Unsworth and Roluga enticed DoP Sean Francis (A Song for our Fathers), one of a handful of professional Black British cinematographers, to join. He waived his normal fee in order to teach the crew, including lighting technician Matthias Djan, how to use the kit. Sound recordist Michael Ademilua also waived his fee in order to participate and share his expertise.
“Nearly the entire crew are Black or from under-represented groups and are predominantly based outside of London,” explains Unsworth. “We had a whole team of less experienced crew shadowing the experienced pros like Sean and Michael. These films are really important for newcomers to gain credits but the kit that VMI supplies is often the only opportunity that people like Leigh Alner in 2003 and now people like Matthias will get to use this type of equipment.”
The kit, specified by Francis for Breathe, included ARRI Alexa MINI, a set of Zeiss Superspeed MK II primes, Angenieux Optimo 28-76mm T2.6 PL zoom and a DJI Ronin 2. This was accompanied by a full range of adapters, power, cables and HD 7″ TV Logic monitor as well as Teradek Bolt Pro wireless recorder and ProSup Tango Slider kit.
“VMI supplies us with heavily subsidised equipment for four productions a year, meaning that there are more than 100 individuals each year having direct contact with high end drama and feature film equipment,” Unsworth says. “Getting this hands-on familiarity with such kit means they then do not feel over-awed or inexperienced when they go onto a really big production.”
She adds, “We could easily shoot all of our films on the kit we have in-house or on very low-end equipment – which would be cheaper for us and less hassle for VMI – but that’s not what our programs are about.
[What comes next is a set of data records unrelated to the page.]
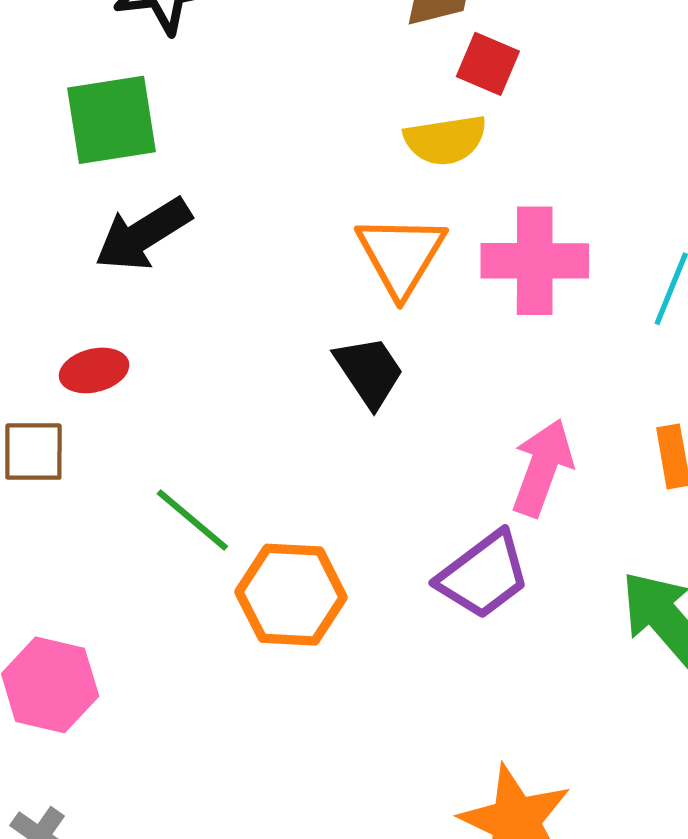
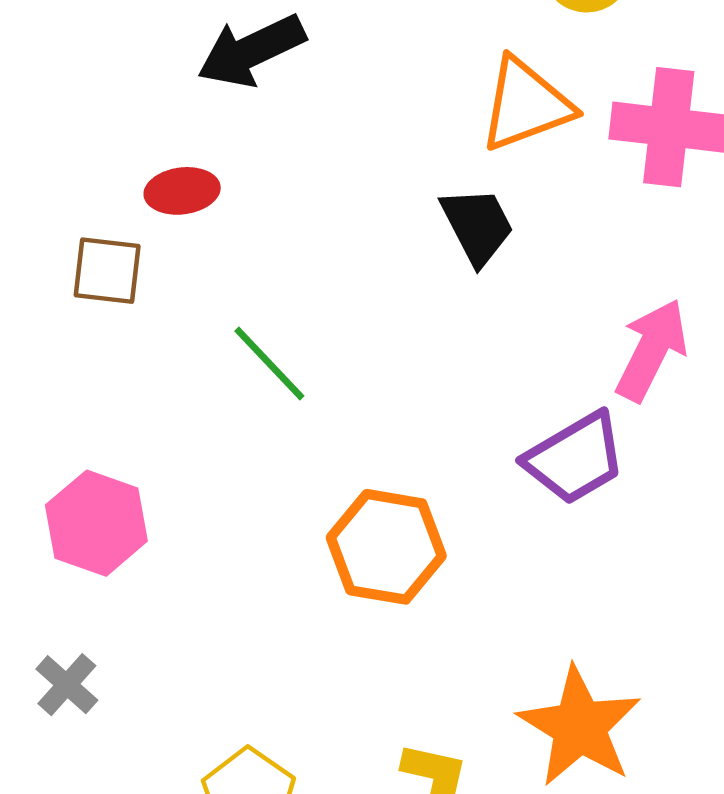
orange triangle: (401, 255) -> (526, 105), turned 32
orange hexagon: (291, 595) -> (386, 547), moved

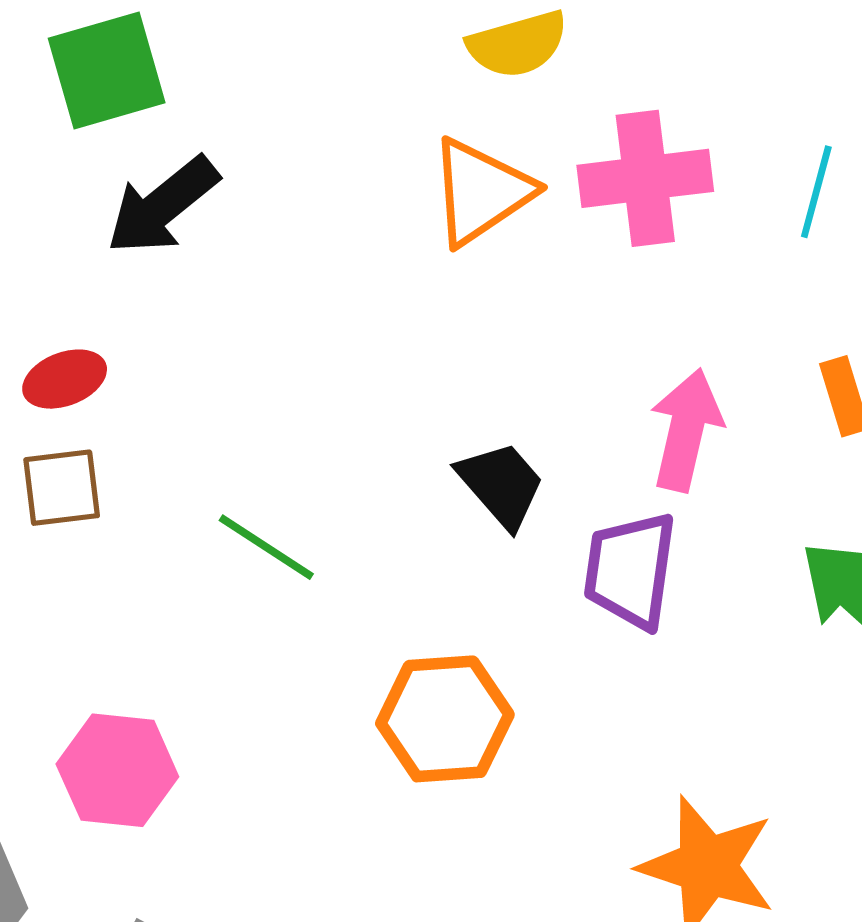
red ellipse: (182, 191) -> (65, 379), moved
black trapezoid: (477, 226) -> (501, 485), moved
purple trapezoid: (575, 458) -> (630, 570), turned 142

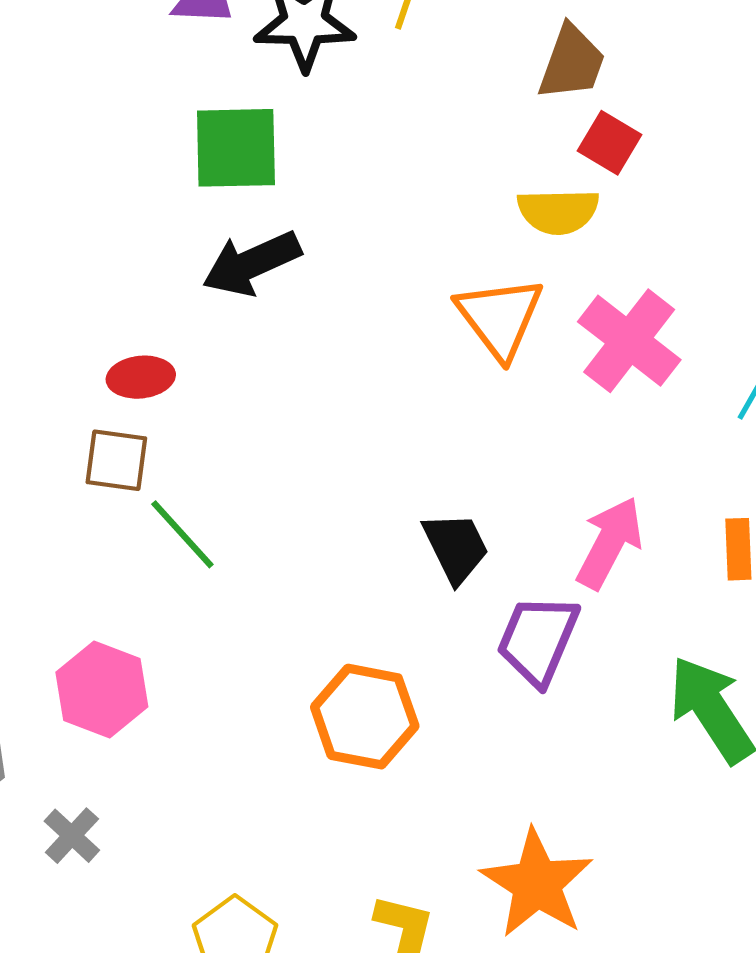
pink cross: (645, 178) -> (629, 341), turned 30
orange triangle: (481, 192) -> (500, 317), turned -48
green line: (266, 547) -> (182, 534), moved

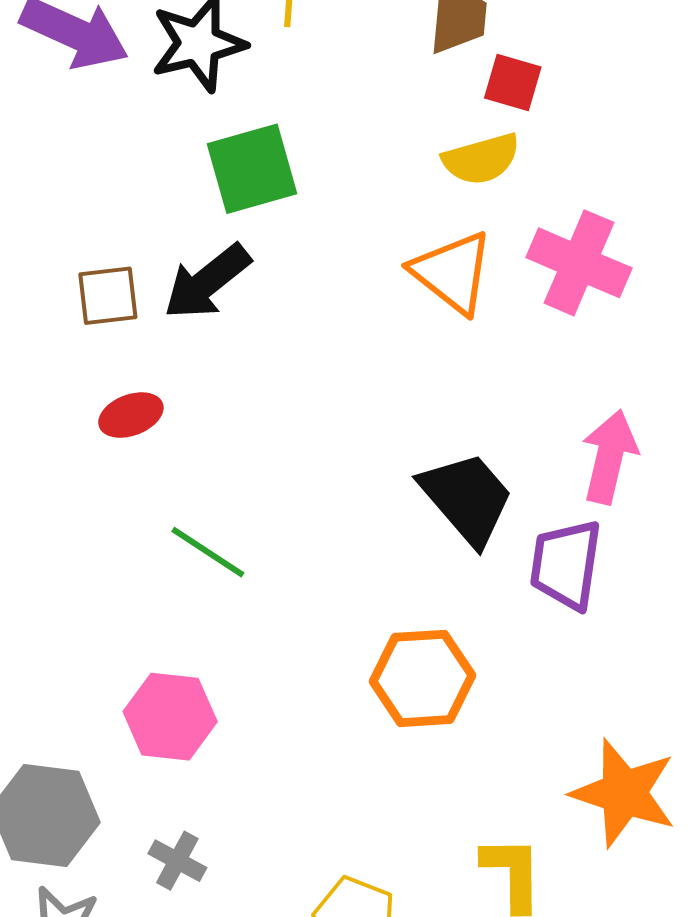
green square: (236, 148) -> (252, 169), moved
brown square: (116, 460) -> (108, 296), moved
black trapezoid: (456, 547) -> (467, 498), size x1.4

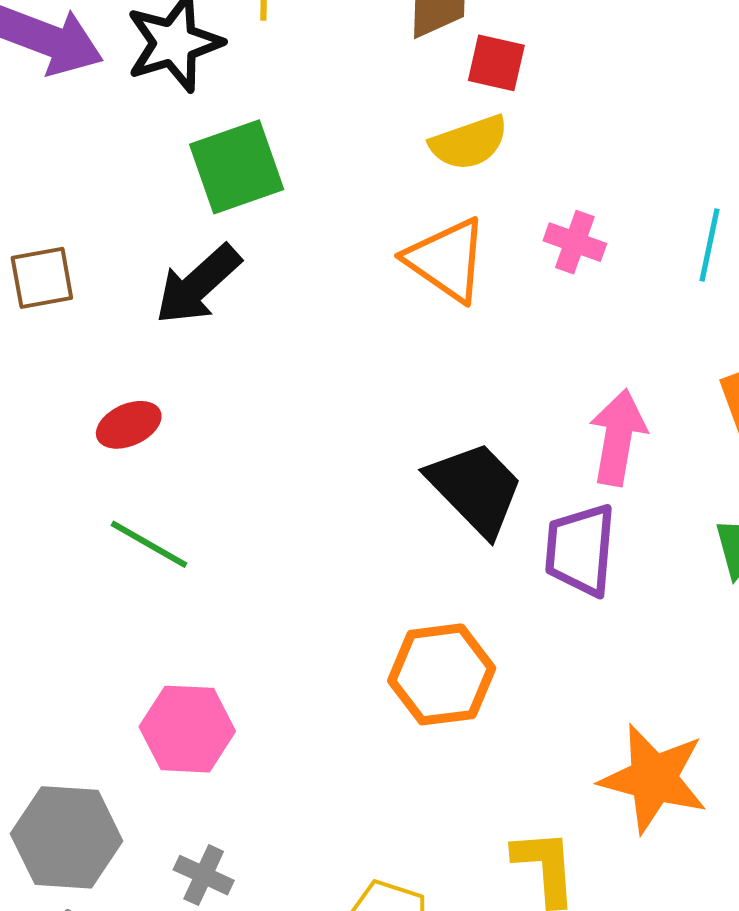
pink cross: (579, 263) -> (575, 242), size x0.6
brown square: (108, 296) -> (42, 278), moved
green line: (208, 552) -> (149, 544), moved

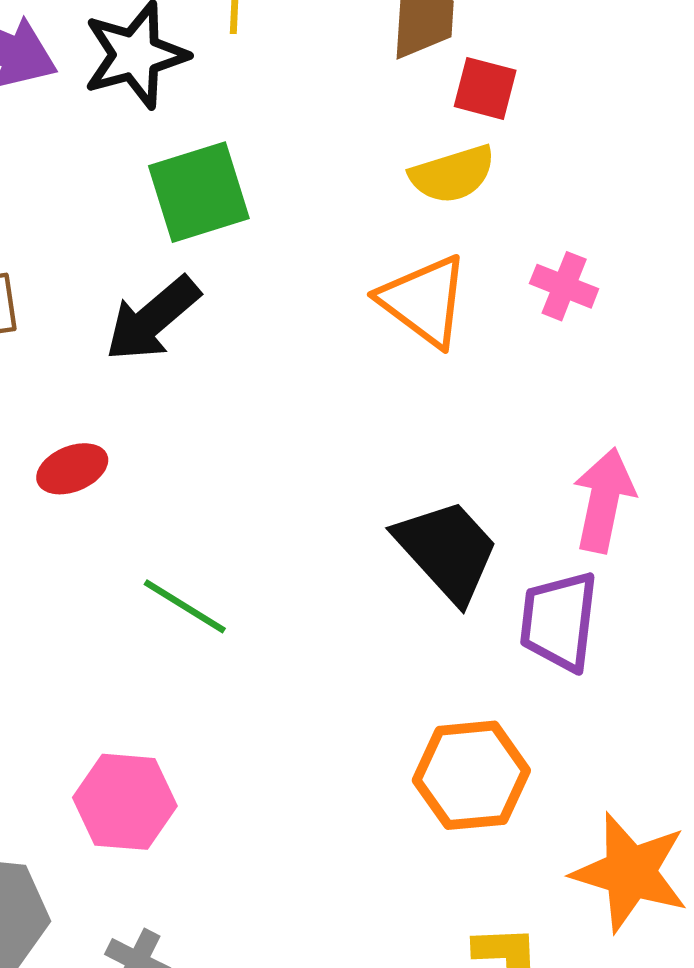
green line: (149, 544) -> (185, 606), moved
orange hexagon: (442, 674) -> (471, 775), moved

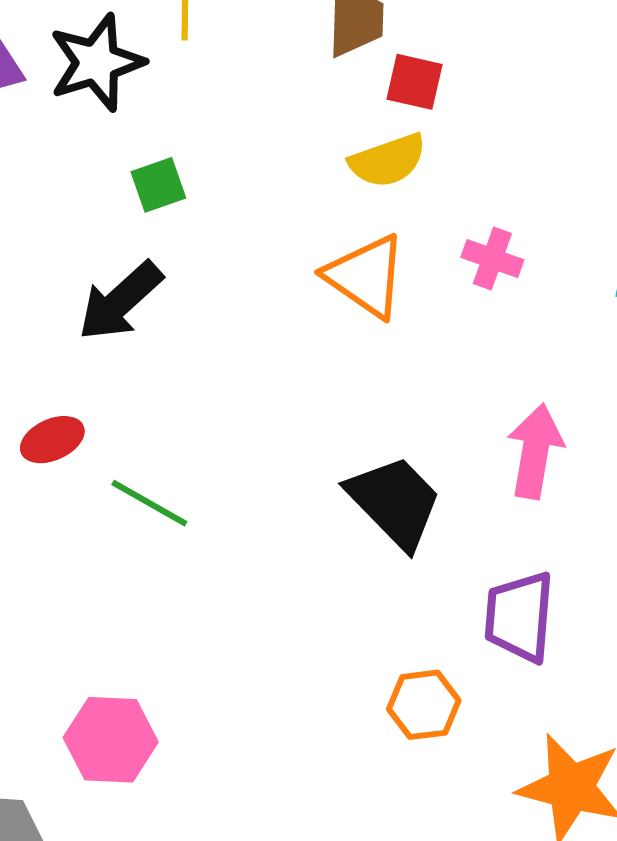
green square: (199, 192) -> (158, 185), size x0.6
green line: (185, 606) -> (149, 503), moved
purple trapezoid: (559, 621) -> (519, 617), moved
orange hexagon: (471, 775) -> (424, 705), size x0.7

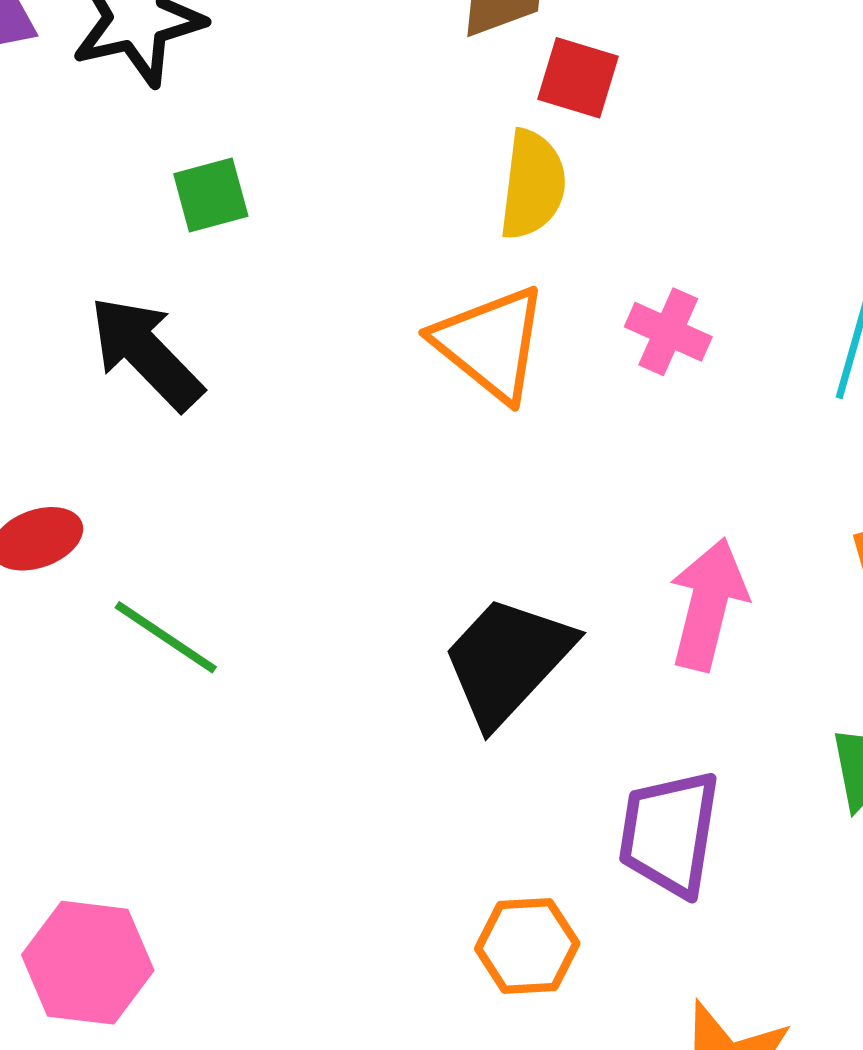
yellow semicircle: (388, 161) -> (533, 185), turned -68
black arrow: (120, 301) -> (146, 353), turned 84
black trapezoid: (395, 502) -> (507, 660), turned -97

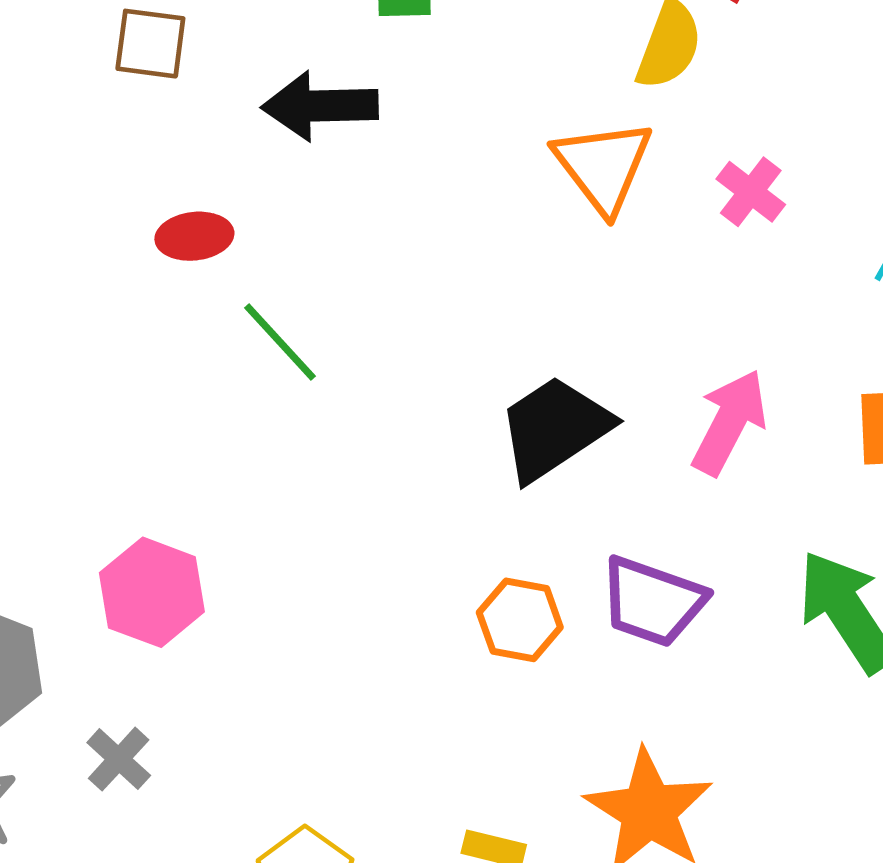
black arrow: (146, 353) -> (320, 106), turned -61
purple trapezoid: (669, 833) -> (653, 602), turned -93
orange hexagon: (527, 946) -> (520, 620), moved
“We’re about making sure there’s no barrier to entry. If other people, through family or friends, can afford to hire high quality kit or if they can fund themselves through film school then they are going to have a much better chance of getting into the industry. If you don’t or can’t you’re going to be stuck with a mobile phone or a low-end camcorder and you’re never going to be able to understand how the camera or lighting department really works or what it means to be a grip.
“If we are to train up the workforce of the future and if they’re to transition into the mainstream industry they need access to this quality of kit. The value of our relationship with VMI goes far beyond the generous loan of the kit.”